A nearly flawlessly symmetrical stone pyramid on the slope of Mount Kasagi is practically hidden among the luxuriant plant life of the forest floor. It was meticulously carved from a single huge block of solid granite weighing an estimated nine tons, with no visible markings on the surface.
Because no similar stone could be found in the area, transporting the hefty block to its perch on a mountain ridge necessitated transportation talents on par with its cutting. The dense foliage surrounding the monument, as well as its location in a valley, indicate that it was never designed for astronomical purposes.
There have been no burials related to this “trigonon,” as Professor Nobuhiro Yoshida, President of the Japan Petroglyph Society, refers to it (Kitakyushu). Although the structure’s existence is almost unknown in the West, he is one of many Japanese researchers who have investigated it. However, local peasant folklore claims a white snake that lives beneath and within the Mount Kasagi pyramid.
Pious locals still leave a gift of eggs as a ceremonial feast for the serpentine genius loci, or “spirit of the place,” as part of a prehistoric rite.
The mythic connection between a sacred snake and egg symbolism does not exist anywhere else in Japan or Asia. However, on the other side of the planet, in the Nile Valley, it is known as Kneph, the snake incarnation of Khnemu.
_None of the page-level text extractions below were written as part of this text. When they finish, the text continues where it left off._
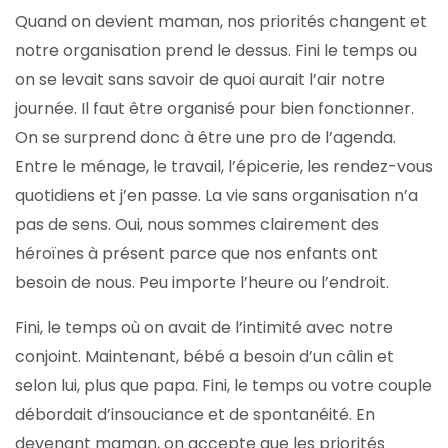
Quand on devient maman, nos priorités changent et
notre organisation prend le dessus. Fini le temps ou
on se levait sans savoir de quoi aurait l’air notre
journée. Il faut être organisé pour bien fonctionner.
On se surprend donc à être une pro de l’agenda.
Entre le ménage, le travail, l’épicerie, les rendez-vous
quotidiens et j’en passe. La vie sans organisation n’a
pas de sens. Oui, nous sommes clairement des
héroïnes à présent parce que nos enfants ont
besoin de nous. Peu importe l’heure ou l’endroit.
Fini, le temps où on avait de l’intimité avec notre
conjoint. Maintenant, bébé a besoin d’un câlin et
selon lui, plus que papa. Fini, le temps ou votre couple
débordait d’insouciance et de spontanéité. En
devenant maman, on accepte que les priorités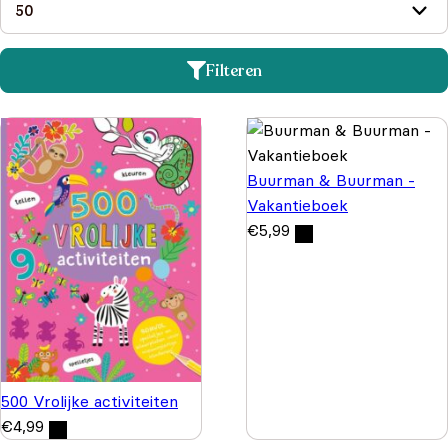
Filteren
Buurman & Buurman -
Vakantieboek
€
5,99
500 Vrolijke activiteiten
€
4,99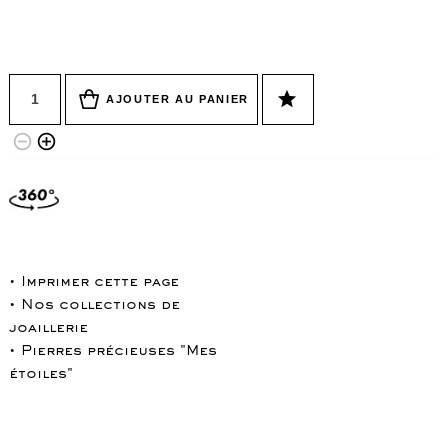
Quantité
star
AJOUTER AU PANIER
remove_circle_outline
add_circle_outline
• Imprimer cette page
• Nos collections de
joaillerie
• Pierres précieuses "Mes
étoiles"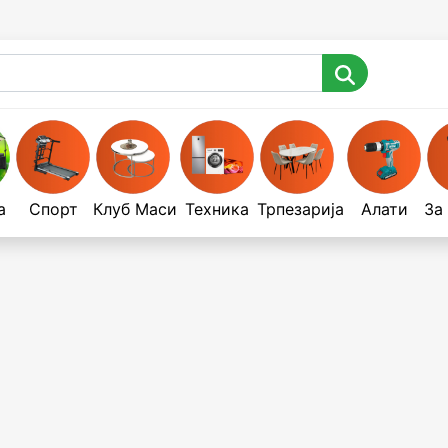
а
Спорт
Клуб Маси
Техника
Трпезарија
Алати
За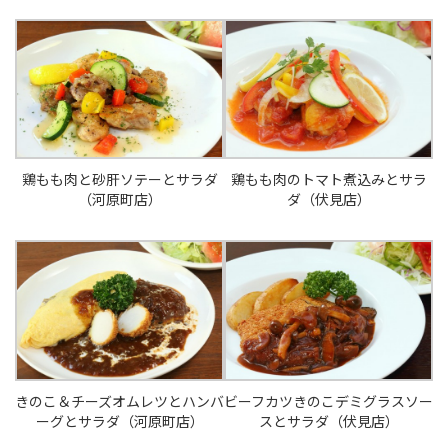
鶏もも肉と砂肝ソテーとサラダ
鶏もも肉のトマト煮込みとサラ
（河原町店）
ダ（伏見店）
きのこ＆チーズオムレツとハンバ
ビーフカツきのこデミグラスソー
ーグとサラダ（河原町店）
スとサラダ（伏見店）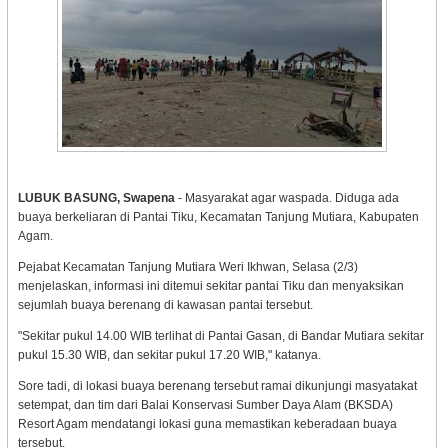
LUBUK BASUNG, Swapena
- Masyarakat agar waspada. Diduga ada
buaya berkeliaran di Pantai Tiku, Kecamatan Tanjung Mutiara, Kabupaten
Agam.
Pejabat Kecamatan Tanjung Mutiara Weri Ikhwan, Selasa (2/3)
menjelaskan, informasi ini ditemui sekitar pantai Tiku dan menyaksikan
sejumlah buaya berenang di kawasan pantai tersebut.
"Sekitar pukul 14.00 WIB terlihat di Pantai Gasan, di Bandar Mutiara sekitar
pukul 15.30 WIB, dan sekitar pukul 17.20 WIB," katanya.
Sore tadi, di lokasi buaya berenang tersebut ramai dikunjungi masyatakat
setempat, dan tim dari Balai Konservasi Sumber Daya Alam (BKSDA)
Resort Agam mendatangi lokasi guna memastikan keberadaan buaya
tersebut.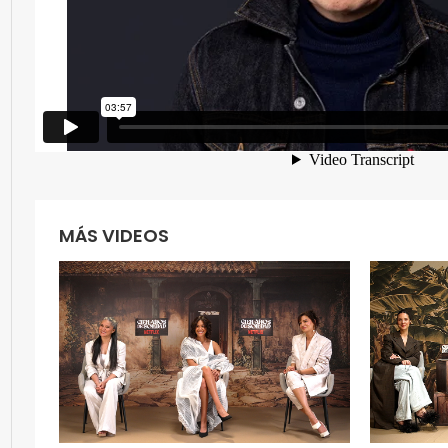
MÁS VIDEOS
Because her story defines her as the Lady of the White Serpents and talks of her ancient arrival in Japan from beyond the sea, his snake power (Kneph) looks to be the Egyptian version of Benten, the goddess of Mount Kasagi’s “trigonon.” Stone and bronze images of a pyramid, her insignia, are on display at her Tokyo shrine at Shirorama.
Benten appears to be related to the Egyptian phoenix-like bird of immortality, the Benben, which is also associated with a sacred egg. Benben was the name and personification of the pyramidian, who was wrongly referred to as the Great Pyramid’s “capstone.” A Benten-Benben connection appears to be too close to be coincidental.
When we find that the apex angle of the “trigonon”—76 degrees—is similar to that of the Great Pyramid, the Japanese-Egyptian parallels become much stronger. The enigmatic pyramidian isn’t the only one. Four more identically cut stone monuments are positioned every 100 meters up Mount Kasagi’s ridge, three of them creating a triangular pattern. Their immediate surroundings are unusually rich in prehistoric rock art, showing that the pyramid-builders valued this distant and nearly inaccessible location.
While no more “trigonons” have been discovered, Atami-san does have a scene that is reminiscent of Atlantis. Mount Atami is a huge but extinct volcano located on the northeastern shore of Japan’s Izuhanto, the Izu Peninsula (Shizuoka Prefecture ken, Honshu), facing Sagami-nada (the Gulf of Sagami). It is the ancient source from which the city of Atami, which is built within the crater, gets its name.
Atami-san, almost half-submerged in the sea, has an Atlantean aspect. Although Neolithic findings in the crater show the location has been occupied since more thoroughly prehistoric periods, when the term originated, Atami was an important resort as early as the 5th century A.D. In the Japanese language, “Atami,” a probable Atlantean linguistic survival, has no meaning.